Stored items -
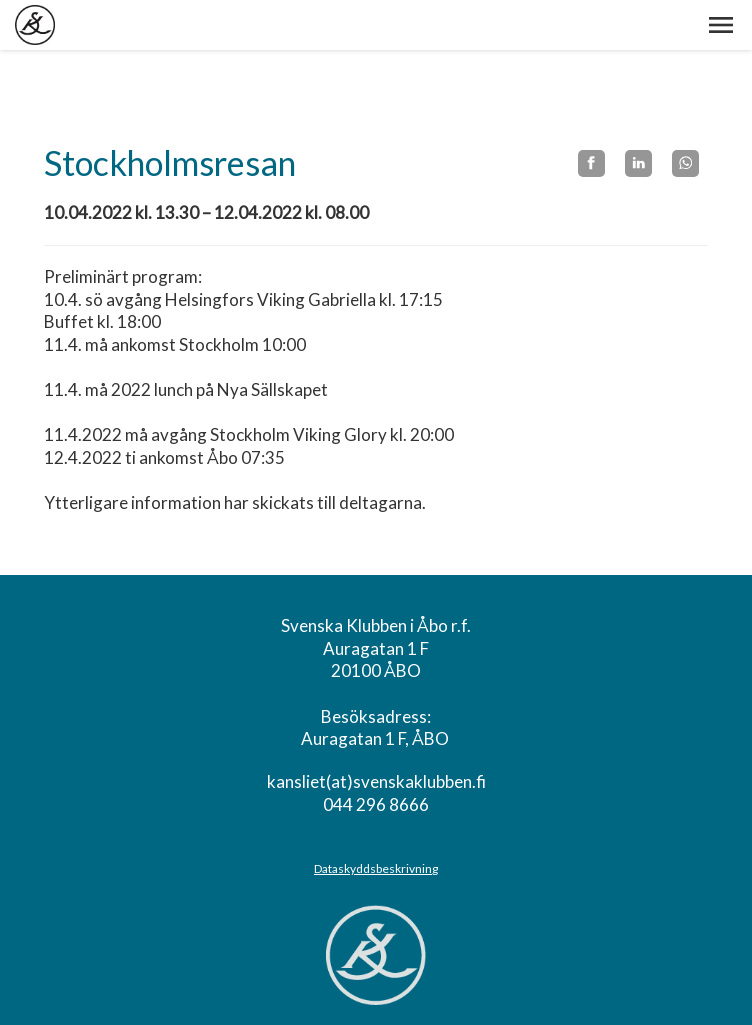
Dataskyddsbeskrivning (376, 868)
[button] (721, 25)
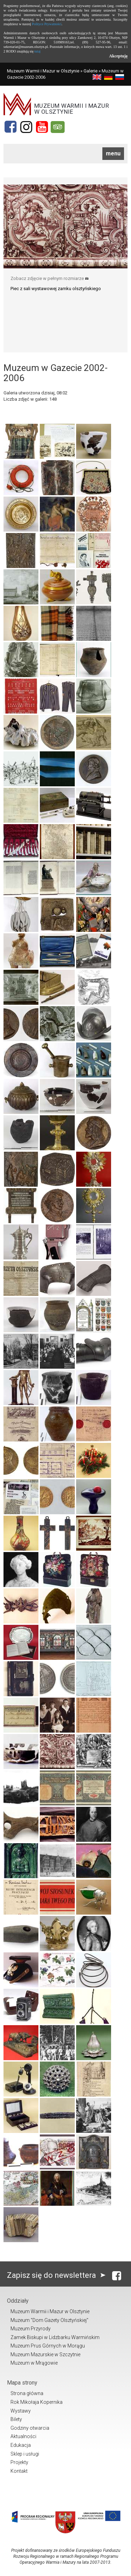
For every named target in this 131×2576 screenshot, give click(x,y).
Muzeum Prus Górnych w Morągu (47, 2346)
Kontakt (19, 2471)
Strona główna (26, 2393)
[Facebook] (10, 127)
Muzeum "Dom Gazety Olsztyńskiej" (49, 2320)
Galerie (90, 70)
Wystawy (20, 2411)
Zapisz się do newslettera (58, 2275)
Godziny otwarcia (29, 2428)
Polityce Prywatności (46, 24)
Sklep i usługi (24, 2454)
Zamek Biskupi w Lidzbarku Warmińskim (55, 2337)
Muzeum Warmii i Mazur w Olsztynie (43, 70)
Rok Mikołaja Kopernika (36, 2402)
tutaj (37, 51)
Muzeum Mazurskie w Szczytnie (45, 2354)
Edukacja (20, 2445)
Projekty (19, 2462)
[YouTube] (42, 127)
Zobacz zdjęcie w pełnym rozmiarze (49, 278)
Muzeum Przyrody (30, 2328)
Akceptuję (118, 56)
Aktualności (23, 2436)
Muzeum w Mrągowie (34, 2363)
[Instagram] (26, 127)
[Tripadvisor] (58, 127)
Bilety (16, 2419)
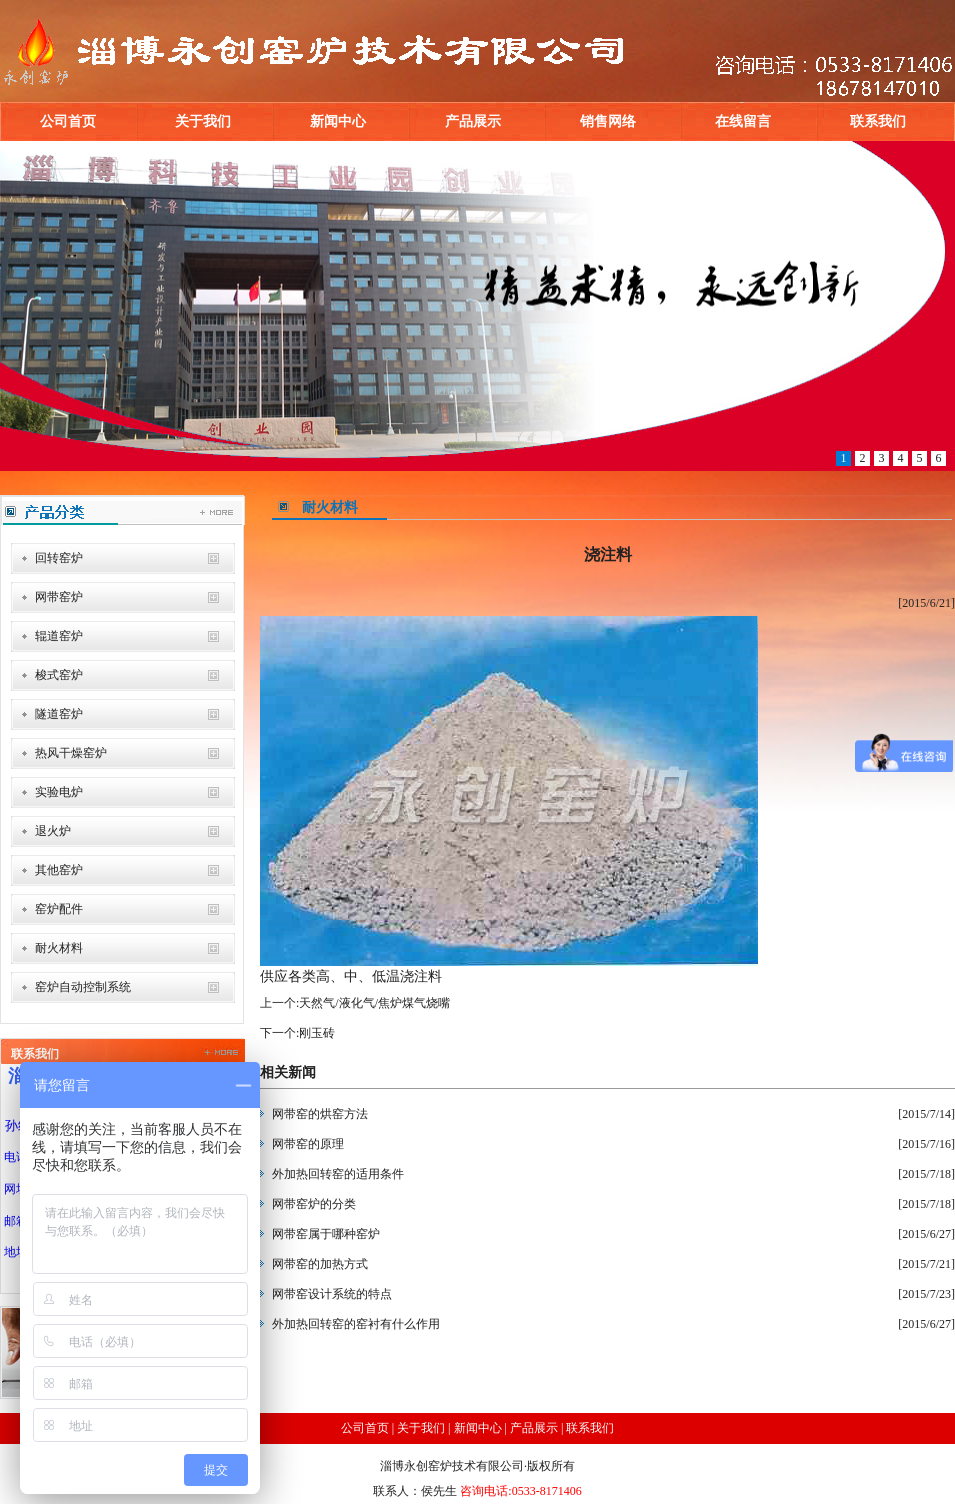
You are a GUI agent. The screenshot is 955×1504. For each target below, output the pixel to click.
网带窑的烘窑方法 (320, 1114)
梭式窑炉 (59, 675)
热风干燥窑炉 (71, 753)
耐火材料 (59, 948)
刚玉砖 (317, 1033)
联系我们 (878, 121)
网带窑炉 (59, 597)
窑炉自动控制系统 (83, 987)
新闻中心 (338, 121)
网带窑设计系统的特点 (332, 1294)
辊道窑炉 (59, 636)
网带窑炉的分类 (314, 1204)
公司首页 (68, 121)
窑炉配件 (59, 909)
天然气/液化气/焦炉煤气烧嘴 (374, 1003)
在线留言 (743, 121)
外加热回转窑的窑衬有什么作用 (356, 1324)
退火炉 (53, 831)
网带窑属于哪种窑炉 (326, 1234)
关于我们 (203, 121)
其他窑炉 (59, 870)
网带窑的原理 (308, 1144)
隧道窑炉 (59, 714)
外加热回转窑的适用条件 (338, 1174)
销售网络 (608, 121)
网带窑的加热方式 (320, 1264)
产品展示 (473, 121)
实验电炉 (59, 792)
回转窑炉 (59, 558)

* * *

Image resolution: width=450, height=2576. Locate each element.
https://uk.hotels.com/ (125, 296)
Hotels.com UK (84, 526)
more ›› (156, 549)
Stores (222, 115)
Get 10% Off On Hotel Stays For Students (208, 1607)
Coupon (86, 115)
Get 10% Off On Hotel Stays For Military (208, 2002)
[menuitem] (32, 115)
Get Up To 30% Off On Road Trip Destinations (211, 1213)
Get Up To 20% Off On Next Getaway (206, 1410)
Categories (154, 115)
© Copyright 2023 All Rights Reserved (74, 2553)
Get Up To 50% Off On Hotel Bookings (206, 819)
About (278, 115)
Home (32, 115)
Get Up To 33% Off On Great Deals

The task -
In the data above, start at the line holding "Dataskyddsbeskrivning (376, 868)" and stop after the line holding "辊道窑炉 (59, 636)"; write out those lines exactly, without pictures.

Result -
Dataskyddsbeskrivning (376, 868)
[button] (721, 25)
For every named target in this 131×2576 screenshot, give click(x,y).
Muzeum Prus Górnych w Morągu (47, 2346)
Kontakt (19, 2471)
Strona główna (26, 2393)
[Facebook] (10, 127)
Muzeum "Dom Gazety Olsztyńskiej" (49, 2320)
Galerie (90, 70)
Wystawy (20, 2411)
Zapisz się do newslettera (58, 2275)
Godziny otwarcia (29, 2428)
Polityce Prywatności (46, 24)
Sklep i usługi (24, 2454)
Zamek Biskupi w Lidzbarku Warmińskim (55, 2337)
Muzeum Warmii i Mazur w Olsztynie (43, 70)
Rok Mikołaja Kopernika (36, 2402)
tutaj (37, 51)
Muzeum Mazurskie w Szczytnie (45, 2354)
Edukacja (20, 2445)
Projekty (19, 2462)
[YouTube] (42, 127)
Zobacz zdjęcie w pełnym rozmiarze (49, 278)
Muzeum Przyrody (30, 2328)
Akceptuję (118, 56)
Aktualności (23, 2436)
Muzeum w Mrągowie (34, 2363)
[Instagram] (26, 127)
[Tripadvisor] (58, 127)
Bilety (16, 2419)
You are a GUI agent. The screenshot is 955×1504. For each target below, output the pixel to click.
网带窑的烘窑方法 (320, 1114)
梭式窑炉 (59, 675)
热风干燥窑炉 (71, 753)
耐火材料 (59, 948)
刚玉砖 (317, 1033)
联系我们 (878, 121)
网带窑炉 (59, 597)
窑炉自动控制系统 (83, 987)
新闻中心 (338, 121)
网带窑设计系统的特点 (332, 1294)
辊道窑炉 (59, 636)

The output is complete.